A Bangladeshi American woman drops out of her MIT doctoral program to become a coding wiz, and then writes an algorithm powering an innovative new social networking app. An encyclopedically brilliant white man becomes the charismatic savior-guide worshiped by millions of the app's users. The couple have the kind of rare work-life marriage that is both perfect and enviable. Until it's not.

"The Startup Wife," Tahmima Anam's latest, is a satirical and insightful sendup of startup culture and is entirely different from her acclaimed trilogy about Bangladesh's struggle for independence. While the latter drew on her parents' personal histories, this one draws on her own experiences as a board member with her husband's startup.

Our fictional startup wife, Asha Ray, has a blessed life: a supportive family; a gorgeous high school crush, Cyrus Jones, who marries her two months after coming back into her life; brains that help her create a revolutionary, one-of-a-kind app, WAI (We Are Infinite), with her husband and his best friend.

The app adds meaning to the lives of those who don't want organized religion but who do value rituals. Answer a few questions about what's most important to you and it suggests a customized ritual for whatever event you want to commemorate.

WAI takes off at blazing speed and makes the co-founders overnight paper millionaires. Venture capitalists eventually want to honor it with generous funds. Users become evangelists. Employees happily sacrifice their waking hours to it.

When things go wrong, it's because of reasons familiar to those who know this milieu. Women, especially women of color like Asha, are marginalized. Men, especially white men like Cyrus, are celebrated for barely any accomplishments. Moral and ethical considerations are sidelined for personal power and financial gain. When the climactic and inevitable disaster arrives, it's a satisfying validation of what we know about startup bro culture.

The real story unfolding here is that of Asha's feminist awakening. Her evolving epiphanies are served up in an engagingly sarcastic and ironic voice with sharply observed details. Realizing that her idealized, boundary-less world is a diminished one compared with that of her privileged white male counterparts, she stands up for herself. Coming to terms with her own complicity in her condition, she decides she will no longer be "Cyrused" by her husband.

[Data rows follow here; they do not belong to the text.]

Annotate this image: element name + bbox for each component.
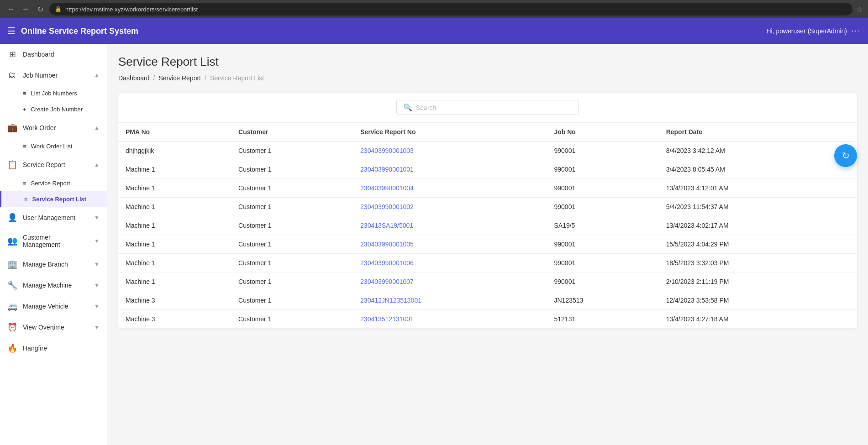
cell-report-no[interactable]: 230403990001002 bbox=[353, 198, 547, 216]
report-link[interactable]: 230413512131001 bbox=[360, 315, 414, 323]
user-greeting: Hi, poweruser (SuperAdmin) bbox=[766, 27, 847, 35]
sidebar-item-service-report-item[interactable]: ≡ Service Report bbox=[0, 175, 107, 191]
report-link[interactable]: 230403990001005 bbox=[360, 241, 414, 248]
sidebar-item-job-number[interactable]: 🗂 Job Number ▲ bbox=[0, 65, 107, 85]
sidebar-item-service-report[interactable]: 📋 Service Report ▲ bbox=[0, 154, 107, 175]
reload-button[interactable]: ↻ bbox=[35, 4, 46, 15]
cell-pma: Machine 3 bbox=[118, 310, 231, 329]
sidebar-item-work-order-list[interactable]: ≡ Work Order List bbox=[0, 138, 107, 154]
forward-button[interactable]: → bbox=[20, 4, 31, 15]
cell-customer: Customer 1 bbox=[231, 179, 353, 198]
list-icon: ≡ bbox=[23, 180, 26, 187]
cell-pma: Machine 1 bbox=[118, 254, 231, 272]
url-text: https://dev.mstime.xyz/workorders/servic… bbox=[65, 6, 198, 13]
report-link[interactable]: 230413SA19/5001 bbox=[360, 222, 413, 229]
report-link[interactable]: 230403990001001 bbox=[360, 166, 414, 173]
cell-report-no[interactable]: 230413SA19/5001 bbox=[353, 216, 547, 235]
cell-report-no[interactable]: 230403990001001 bbox=[353, 160, 547, 179]
sidebar-item-create-job-number[interactable]: + Create Job Number bbox=[0, 101, 107, 117]
report-link[interactable]: 230403990001002 bbox=[360, 203, 414, 210]
back-button[interactable]: ← bbox=[5, 4, 16, 15]
cell-report-no[interactable]: 230403990001006 bbox=[353, 254, 547, 272]
sidebar-item-user-management[interactable]: 👤 User Management ▼ bbox=[0, 207, 107, 228]
cell-pma: Machine 1 bbox=[118, 216, 231, 235]
sidebar-item-dashboard[interactable]: ⊞ Dashboard bbox=[0, 44, 107, 65]
plus-icon: + bbox=[23, 106, 26, 113]
sidebar-item-list-job-numbers[interactable]: ≡ List Job Numbers bbox=[0, 85, 107, 101]
sidebar-item-manage-branch[interactable]: 🏢 Manage Branch ▼ bbox=[0, 254, 107, 275]
app-title: Online Service Report System bbox=[21, 26, 138, 36]
job-number-icon: 🗂 bbox=[7, 70, 17, 80]
col-report-no: Service Report No bbox=[353, 123, 547, 141]
col-pma: PMA No bbox=[118, 123, 231, 141]
report-link[interactable]: 230403990001004 bbox=[360, 184, 414, 192]
cell-date: 2/10/2023 2:11:19 PM bbox=[659, 272, 857, 291]
cell-report-no[interactable]: 230413512131001 bbox=[353, 310, 547, 329]
report-link[interactable]: 230403990001006 bbox=[360, 259, 414, 267]
chevron-down-icon: ▼ bbox=[94, 282, 100, 288]
chevron-up-icon: ▲ bbox=[94, 72, 100, 79]
cell-report-no[interactable]: 230403990001005 bbox=[353, 235, 547, 254]
top-nav-left: ☰ Online Service Report System bbox=[7, 26, 766, 37]
cell-report-no[interactable]: 230403990001004 bbox=[353, 179, 547, 198]
breadcrumb-current: Service Report List bbox=[210, 74, 264, 82]
table-row: Machine 3 Customer 1 230412JN123513001 J… bbox=[118, 291, 857, 310]
cell-report-no[interactable]: 230412JN123513001 bbox=[353, 291, 547, 310]
chevron-up-icon: ▲ bbox=[94, 162, 100, 168]
app-wrapper: ☰ Online Service Report System Hi, power… bbox=[0, 18, 868, 445]
dashboard-icon: ⊞ bbox=[7, 49, 17, 59]
breadcrumb-service-report[interactable]: Service Report bbox=[158, 74, 201, 82]
table-row: Machine 1 Customer 1 230403990001007 990… bbox=[118, 272, 857, 291]
customer-management-icon: 👥 bbox=[7, 236, 17, 246]
table-body: dhjhggjkjk Customer 1 230403990001003 99… bbox=[118, 141, 857, 329]
cell-pma: Machine 1 bbox=[118, 179, 231, 198]
hamburger-button[interactable]: ☰ bbox=[7, 26, 16, 37]
report-link[interactable]: 230403990001003 bbox=[360, 147, 414, 154]
sidebar-item-view-overtime[interactable]: ⏰ View Overtime ▼ bbox=[0, 317, 107, 338]
sidebar-item-work-order[interactable]: 💼 Work Order ▲ bbox=[0, 117, 107, 138]
breadcrumb-sep-1: / bbox=[153, 74, 155, 82]
cell-date: 18/5/2023 3:32:03 PM bbox=[659, 254, 857, 272]
cell-customer: Customer 1 bbox=[231, 291, 353, 310]
top-nav: ☰ Online Service Report System Hi, power… bbox=[0, 18, 868, 44]
cell-report-no[interactable]: 230403990001003 bbox=[353, 141, 547, 160]
col-date: Report Date bbox=[659, 123, 857, 141]
cell-job-no: 990001 bbox=[547, 272, 658, 291]
cell-customer: Customer 1 bbox=[231, 160, 353, 179]
user-management-icon: 👤 bbox=[7, 213, 17, 223]
lock-icon: 🔒 bbox=[55, 6, 62, 12]
cell-customer: Customer 1 bbox=[231, 198, 353, 216]
more-options-button[interactable]: ⋮ bbox=[851, 26, 862, 36]
sidebar-item-customer-management[interactable]: 👥 Customer Management ▼ bbox=[0, 228, 107, 254]
cell-report-no[interactable]: 230403990001007 bbox=[353, 272, 547, 291]
table-row: Machine 1 Customer 1 230403990001005 990… bbox=[118, 235, 857, 254]
star-icon[interactable]: ☆ bbox=[856, 5, 863, 14]
table-header: PMA No Customer Service Report No Job No… bbox=[118, 123, 857, 141]
refresh-button[interactable]: ↻ bbox=[834, 144, 857, 167]
report-link[interactable]: 230412JN123513001 bbox=[360, 297, 421, 304]
breadcrumb: Dashboard / Service Report / Service Rep… bbox=[118, 74, 857, 82]
table-row: Machine 1 Customer 1 230403990001006 990… bbox=[118, 254, 857, 272]
cell-job-no: 990001 bbox=[547, 141, 658, 160]
sidebar-item-hangfire[interactable]: 🔥 Hangfire bbox=[0, 338, 107, 359]
manage-machine-icon: 🔧 bbox=[7, 280, 17, 290]
address-bar[interactable]: 🔒 https://dev.mstime.xyz/workorders/serv… bbox=[49, 3, 852, 16]
sidebar-item-service-report-list[interactable]: ≡ Service Report List bbox=[0, 191, 107, 207]
sidebar-item-manage-vehicle[interactable]: 🚐 Manage Vehicle ▼ bbox=[0, 296, 107, 317]
sidebar-item-label: Customer Management bbox=[23, 234, 89, 248]
cell-date: 15/5/2023 4:04:29 PM bbox=[659, 235, 857, 254]
cell-customer: Customer 1 bbox=[231, 141, 353, 160]
search-input[interactable] bbox=[416, 104, 572, 111]
col-customer: Customer bbox=[231, 123, 353, 141]
main-body: ⊞ Dashboard 🗂 Job Number ▲ ≡ List Job Nu… bbox=[0, 44, 868, 445]
report-link[interactable]: 230403990001007 bbox=[360, 278, 414, 285]
manage-vehicle-icon: 🚐 bbox=[7, 301, 17, 311]
table-row: Machine 1 Customer 1 230403990001004 990… bbox=[118, 179, 857, 198]
list-icon: ≡ bbox=[23, 90, 26, 97]
cell-customer: Customer 1 bbox=[231, 254, 353, 272]
sidebar-item-manage-machine[interactable]: 🔧 Manage Machine ▼ bbox=[0, 275, 107, 296]
breadcrumb-dashboard[interactable]: Dashboard bbox=[118, 74, 150, 82]
sidebar-item-label: Manage Machine bbox=[23, 282, 89, 289]
chevron-down-icon: ▼ bbox=[94, 215, 100, 221]
sidebar-item-label: User Management bbox=[23, 214, 89, 221]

As empowering and welcome as this non-victimhood narrative sounds, there are some off-key notes. While the supporting characters, from Asha's Bangladeshi American family members to her Utopian family members, are effective foils during each milestone of Asha's journey, the latter sometimes succumb to well worn stereotypes. Thankfully, with the former, Anam doesn't dwell on tired South Asian family tropes other than to skillfully poke fun at them.

And the most important epiphany, where Asha concludes that, while Cyrus "displayed some epically bad judgment. … I gave him power over me. I gave him all the privilege in the world so he could turn around and mess me up," minimizes the longstanding complex gender, race and class toxicities that plague the tech world.

That said, within the still-evolving South Asian diasporic literary traditions, this novel is a much-needed addition because it gives us the experiences of our cultures and communities here and now in ways that don't erase or exoticize but celebrate them.

Jenny Bhatt is a writer, literary translator, book critic and instructor at Writing Workshops Dallas, and the podcast host of "Desi Books."

The Startup Wife
By: Tahmima Anam.
Publisher: Scribner, 304 pages, $26.